Nevertheless, the current study also illuminated the need to have a realistic viewpoint of the value of music. It is worth noting that music should be viewed as a valuable component within multi-modal non-pharmacological approaches to managing changes in behavior due to dementia, rather than as a “cure-all”. Agitation, for example, can have multiple causes including biological causes such as the dementia itself,34 physical causes such as pain,35 unmet needs such as hunger, dehydration or personal hygiene, or environmental factors such as overstimulation, boredom or excess noise.36 Thus, there is a need to comprehensively assess the possible reasons for an individual’s agitation before deciding on a treatment plan, rather than simply focusing on suppressing the resultant behaviour. Knowledge of the underlying causes behind the behaviour changes often associated with dementia is a key to using music effectively.

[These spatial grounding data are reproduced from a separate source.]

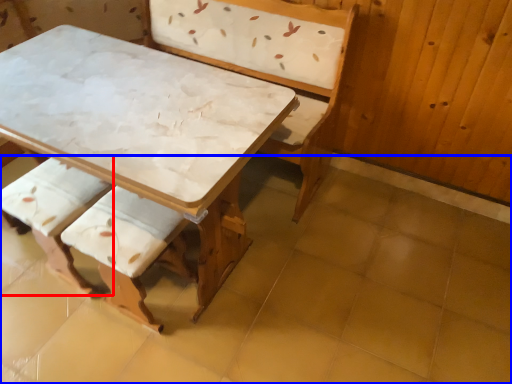 Question: Which of the following is the farthest to the observer, armchair (highlighted by a red box) or tile (highlighted by a blue box)?

Choices:
 (A) armchair
 (B) tile

Answer: (A) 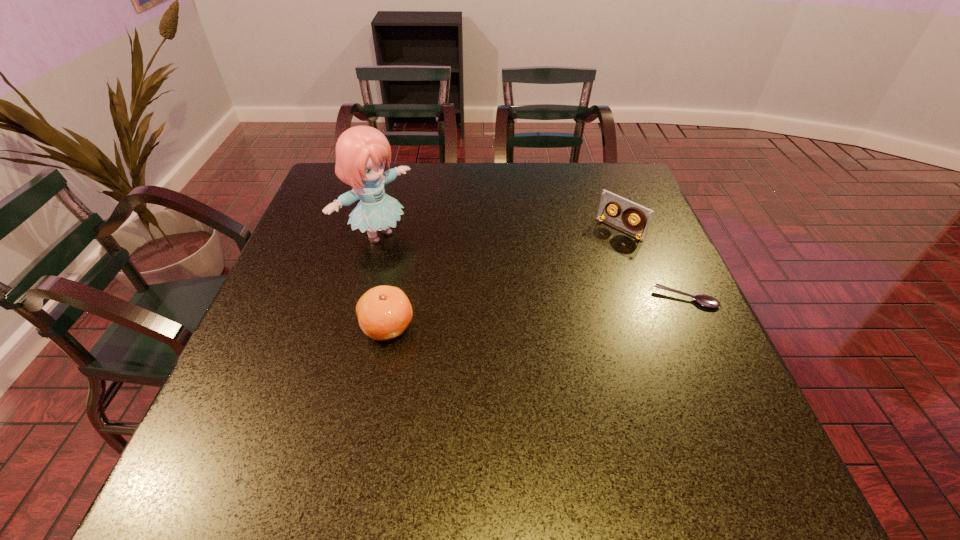 Image resolution: width=960 pixels, height=540 pixels. Find the location of `vacant space situated 0.370m at the front of the videotape with visible reels`. vacant space situated 0.370m at the front of the videotape with visible reels is located at coordinates (518, 315).

Where is `free space located at the front of the videotape with visible reels`? The height and width of the screenshot is (540, 960). free space located at the front of the videotape with visible reels is located at coordinates (551, 287).

This screenshot has width=960, height=540. I want to click on object situated at the left edge, so click(x=361, y=152).

This screenshot has height=540, width=960. What are the coordinates of `soupspoon that is positioned at the right edge` in the screenshot? It's located at (705, 300).

I want to click on videotape positioned at the right edge, so click(x=643, y=215).

The image size is (960, 540). Find the location of `vacant space at the far edge of the desktop`. vacant space at the far edge of the desktop is located at coordinates [x=515, y=168].

The height and width of the screenshot is (540, 960). Identify the location of free space at the near edge of the desktop. (348, 428).

Locate an element on the screen. The height and width of the screenshot is (540, 960). vacant point at the left edge is located at coordinates (315, 262).

In the image, there is a desktop. Identify the location of vacant space at the far left corner. The height and width of the screenshot is (540, 960). (312, 201).

The height and width of the screenshot is (540, 960). What are the coordinates of `free spot at the far right corner of the desktop` in the screenshot? It's located at (587, 170). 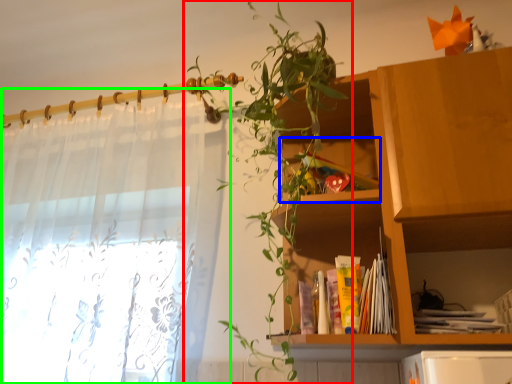 Question: Based on their relative distances, which object is farther from houseplant (highlighted by a red box)? Choose from cabinet (highlighted by a blue box) and curtain (highlighted by a green box).

Choices:
 (A) cabinet
 (B) curtain

Answer: (B) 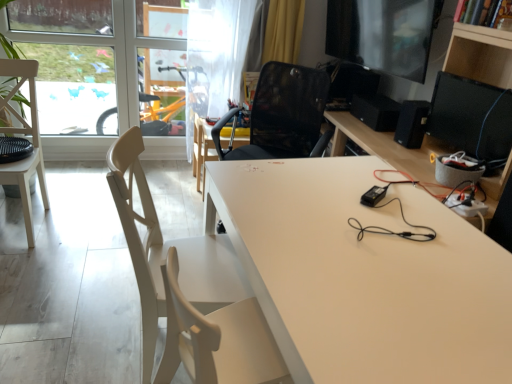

The current study further identified the need for the development of standardized measurement tools for evaluating the benefits of music programs in order to justify the dedication of resources to their implementation. Several validated tools exist which can help identify the short-term effects of music listening on people with dementia such as the Music In Dementia Assessment Scale (MiDAS;37) or the Observed Emotion Scale.38 These scales focus on individual sessions of musical engagement and their effects on outcomes such as mood, alertness, and engagement with the environment. However, there is a dearth of standardised measures for evaluating the long-term benefits of music programs.10 Future research could therefore benefit from the development of validated tools for looking at the effects on long-term indicators of wellbeing such as the use of antipsychotics, incidence of falls, nutritional intake, and relationships with caregivers among others. In addition, design of future studies could benefit from a focus on long-term assessment periods. The current study is also further limited by the fact that no direct care staff were recruited to the focus groups. Future study could expand the research reported herein by considering similar topics from the point of view of staff involved in the day-to-day care of individuals with dementia in residential aged care homes.
Dr Sandra Garrido report grants from Dementia Australia Research Foundation, during the conduct of the study; Ms Holly Markwell report grants from Dementia Australia Research Foundation, during the conduct of the study. The authors report no other conflicts of interest in this work.